Сразу же после выхода первых восьми томов Никита Муравьев погрузился в их чтение и начал писать опровержение. Прежде всего он защищает право молодого поколения быть несогласными:«Неужели творение сие не возродило многих различных суждений, вопросов, сомнений! Горе стране, где все согласны. Можно ли ожидать там успехов просвещения?» [491]Свой разбор предисловия к «Истории» Карамзина Никита Муравьев начал полемически: «История принадлежит народам» — и построил его как последовательное опровержение монархической концепции историка. Одновременно он приступил к систематическому анализу-опровержению карамзинской истории. Текст этого труда дошел до нас лишь в отрывках [492]. Зато сохранились и недавно были обнаружены маргинальные заметки Никиты Муравьева на тексте «Писем русского путешественника» (изд. 1814 г.). Замечания на «Историю государства Российского» готовились как программный документ и предназначались к общественному распространению. Они были предварительно показаны самому историографу, и он выразил согласие с тем, чтобы их «пустить в публику». Поэтому резкие по смыслу возражения были здесь облечены в корректную и уважительную форму. Иное дело — заметки на «Письмах русского путешественника». Они писались для себя, и здесь в полной мере сказалось представление молодого свободолюбца о своем умственном превосходстве над «устаревшим» писателем. Против рассуждений о Французской революции появляются пометы: «Так глупо, что нет и возражений», «неправда», «дурак» [493].

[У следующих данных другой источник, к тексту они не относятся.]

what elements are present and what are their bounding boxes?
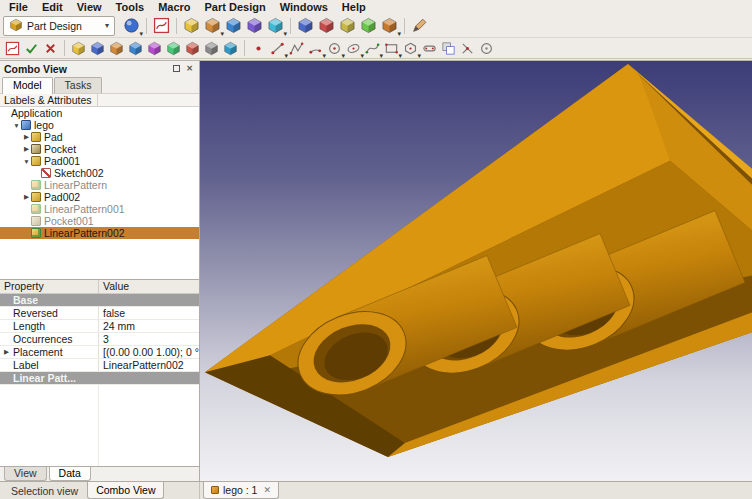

Еще более болезненными для Карамзина были отношения в 1818–1819 годах с наиболее любимыми из молодого поколения — Вяземским и Пушкиным. Князь Петр Андреевич Вяземский — брат жены Карамзина и фактически его воспитанник — соединял преклонение перед литературным авторитетом и человеческим благородством Карамзина со свободолюбием, облекавшимся порой в формы крайнего бунтарства. В конце 1810-х — начале 1820-х годов он находился в апогее своего радикализма и, хотя не был членом тайных обществ, но, бесспорно, принадлежал к кругу ближайших к декабристам деятелей. Летом 1818 в Царском Селе и особенно интенсивно в январе-феврале 1819 года в доме Е. Ф. Муравьевой Карамзин встречался с молодыми друзьями (в письме Дмитриеву: «Здесь у нас только молодые друзья» [494]). Здесь между Карамзиным, работавшим над IX томом, посвященным «ужасам» времени Ивана Грозного (слово «ужас» воспринималось как калька французского «террор», что придавало политическим разговорам определенную перспективу), Вяземским и Пушкиным протекали беседы, переходившие в острые споры. Есть основания полагать, что обсуждалась судьба Радищева [495]. Результатом явился болезненный конфликт — почти на грани разрыва — Вяземского с Карамзиным. Карамзин скрывал боль и обиду и писал Вяземскому спокойно-ласковые письма. Но Екатерина Андреевна во французской приписке к письму от 23 марта 1820 года выразила боль за нанесенную мужу рану: «Г-н Тургенев, Александр отправился в Москву вместе со своим братом Сергеем. Последний, очевидно, не очень-то ценил общество моего мужа, поскольку, отправляясь в Константинополь на неопределенное время, он даже не дал себе труда зайти попрощаться. Кто знает, дорогой князь Петр, кто знает, может быть наступит время, когда, живя в одном городе, вы уж не захотите с нами встречаться, ибо для вас либералов не свойственно быть еще и терпимыми. Следует иметь те же взгляды, а без этого нельзя не только любить друг-друга, но даже встречаться».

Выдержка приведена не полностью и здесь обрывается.